=== Begin Enclosure ===

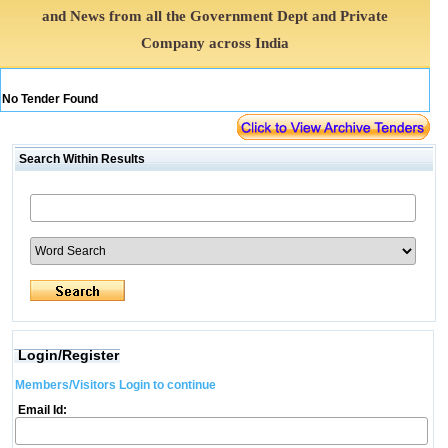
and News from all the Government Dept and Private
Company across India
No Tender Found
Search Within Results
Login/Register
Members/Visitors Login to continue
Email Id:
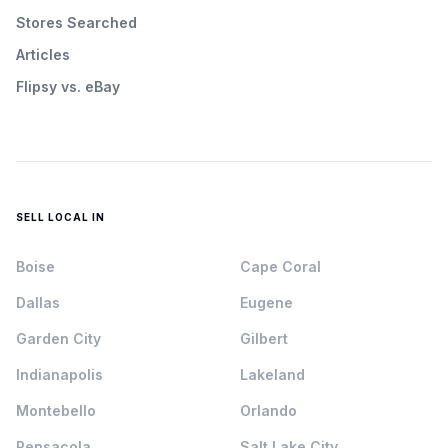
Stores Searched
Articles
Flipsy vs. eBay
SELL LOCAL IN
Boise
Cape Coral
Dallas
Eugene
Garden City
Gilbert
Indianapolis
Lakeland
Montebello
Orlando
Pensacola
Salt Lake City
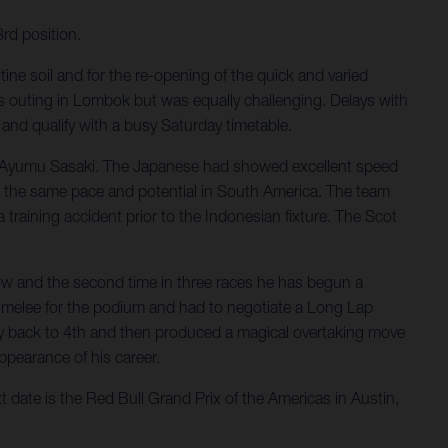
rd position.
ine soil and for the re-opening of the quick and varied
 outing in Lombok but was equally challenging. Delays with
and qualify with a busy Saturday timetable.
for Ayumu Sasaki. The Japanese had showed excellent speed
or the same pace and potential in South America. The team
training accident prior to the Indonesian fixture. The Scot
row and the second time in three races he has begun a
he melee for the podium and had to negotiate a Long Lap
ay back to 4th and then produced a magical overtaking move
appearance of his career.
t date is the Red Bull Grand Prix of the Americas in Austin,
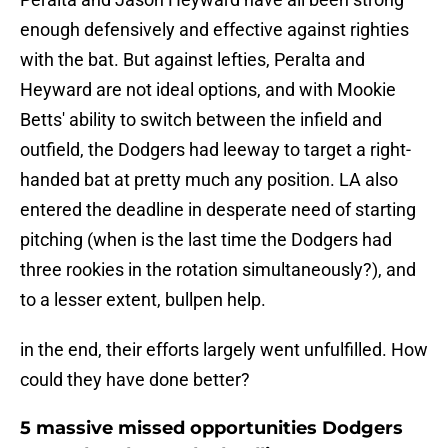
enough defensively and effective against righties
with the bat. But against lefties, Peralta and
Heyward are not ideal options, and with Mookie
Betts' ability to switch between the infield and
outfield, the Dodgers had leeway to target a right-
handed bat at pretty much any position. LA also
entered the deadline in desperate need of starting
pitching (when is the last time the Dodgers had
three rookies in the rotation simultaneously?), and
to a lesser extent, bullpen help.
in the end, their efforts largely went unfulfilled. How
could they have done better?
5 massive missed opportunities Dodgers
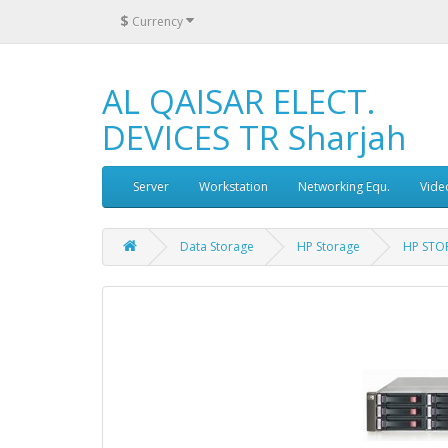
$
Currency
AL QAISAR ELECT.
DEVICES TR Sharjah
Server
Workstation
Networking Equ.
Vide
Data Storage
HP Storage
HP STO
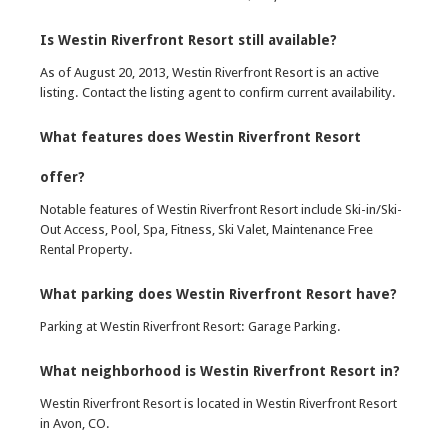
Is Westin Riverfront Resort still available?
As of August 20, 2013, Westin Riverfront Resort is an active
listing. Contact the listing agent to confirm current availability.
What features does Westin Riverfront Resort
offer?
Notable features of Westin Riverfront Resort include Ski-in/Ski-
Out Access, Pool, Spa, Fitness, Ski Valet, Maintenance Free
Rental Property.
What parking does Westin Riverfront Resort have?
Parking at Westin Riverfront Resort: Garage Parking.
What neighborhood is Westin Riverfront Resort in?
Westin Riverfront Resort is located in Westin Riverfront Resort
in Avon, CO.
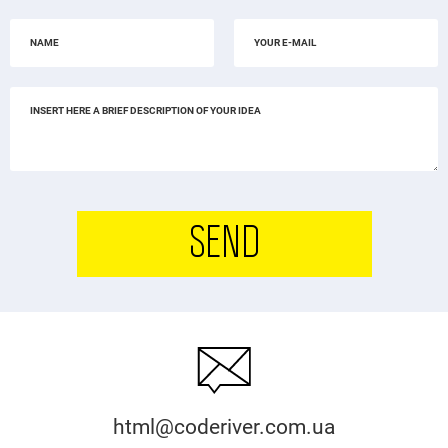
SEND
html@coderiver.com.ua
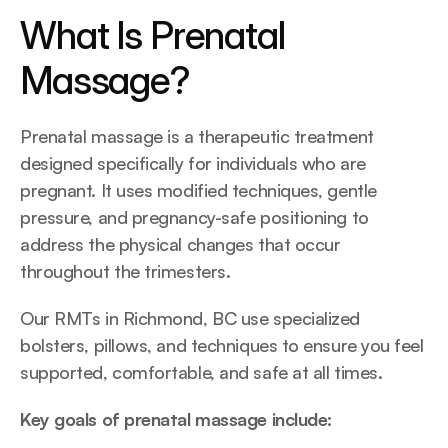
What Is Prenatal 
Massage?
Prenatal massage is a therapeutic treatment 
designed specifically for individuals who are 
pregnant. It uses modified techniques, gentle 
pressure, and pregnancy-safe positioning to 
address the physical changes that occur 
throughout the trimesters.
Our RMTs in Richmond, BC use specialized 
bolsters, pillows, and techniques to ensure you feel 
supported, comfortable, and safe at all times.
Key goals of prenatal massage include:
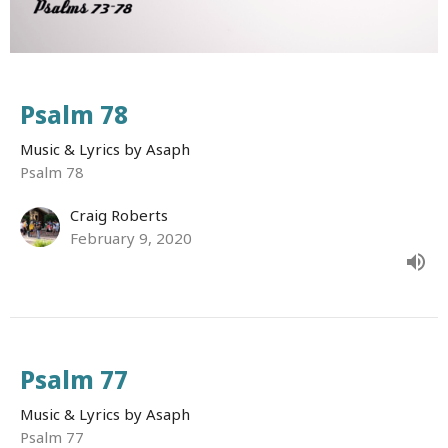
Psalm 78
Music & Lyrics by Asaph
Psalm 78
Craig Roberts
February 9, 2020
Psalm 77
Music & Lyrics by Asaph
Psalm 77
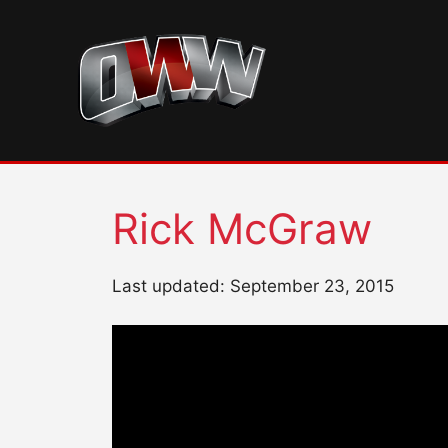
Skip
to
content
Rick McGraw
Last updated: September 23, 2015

=== End Enclosure ===

### TASK TO CARRY OUT
Copy the records above exactly, from the first line through the line containing "Betts' ability to", and leave out the pictures.

### OUTPUT OF THE TASK
and News from all the Government Dept and Private
Company across India
No Tender Found
Search Within Results
Login/Register
Members/Visitors Login to continue
Email Id:
Stores Searched
Articles
Flipsy vs. eBay
SELL LOCAL IN
Boise
Cape Coral
Dallas
Eugene
Garden City
Gilbert
Indianapolis
Lakeland
Montebello
Orlando
Pensacola
Salt Lake City
rd position.
ine soil and for the re-opening of the quick and varied
 outing in Lombok but was equally challenging. Delays with
and qualify with a busy Saturday timetable.
for Ayumu Sasaki. The Japanese had showed excellent speed
or the same pace and potential in South America. The team
training accident prior to the Indonesian fixture. The Scot
row and the second time in three races he has begun a
he melee for the podium and had to negotiate a Long Lap
ay back to 4th and then produced a magical overtaking move
appearance of his career.
t date is the Red Bull Grand Prix of the Americas in Austin,
enough defensively and effective against righties
with the bat. But against lefties, Peralta and
Heyward are not ideal options, and with Mookie
Betts' ability to switch between the infield and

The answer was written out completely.